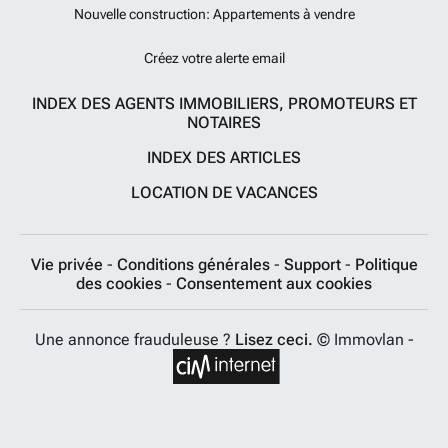
Nouvelle construction: Appartements à vendre
Créez votre alerte email
INDEX DES AGENTS IMMOBILIERS, PROMOTEURS ET
NOTAIRES
INDEX DES ARTICLES
LOCATION DE VACANCES
Vie privée
-
Conditions générales
-
Support
-
Politique
des cookies
-
Consentement aux cookies
Une annonce frauduleuse ?
Lisez ceci.
© Immovlan -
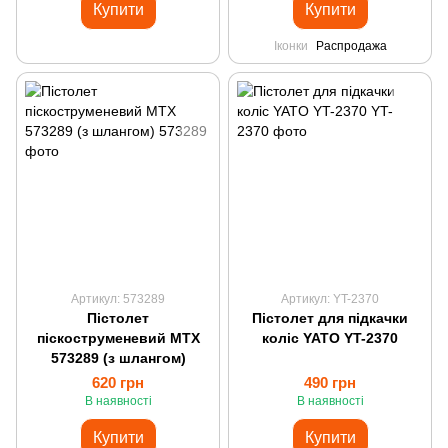
Купити
Купити
Іконки
Распродажа
Артикул: 573289
Артикул: YT-2370
Пістолет
Пістолет для підкачки
піскоструменевий MTX
коліс YATO YT-2370
573289 (з шлангом)
620 грн
490 грн
В наявності
В наявності
Купити
Купити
--------------------------------
• _TRY IT_
Where the string "INDEX" occurs in a line of the material above, copy the whole line.

• _SOLUTION FOR THIS TASK_
INDEX DES AGENTS IMMOBILIERS, PROMOTEURS ET
INDEX DES ARTICLES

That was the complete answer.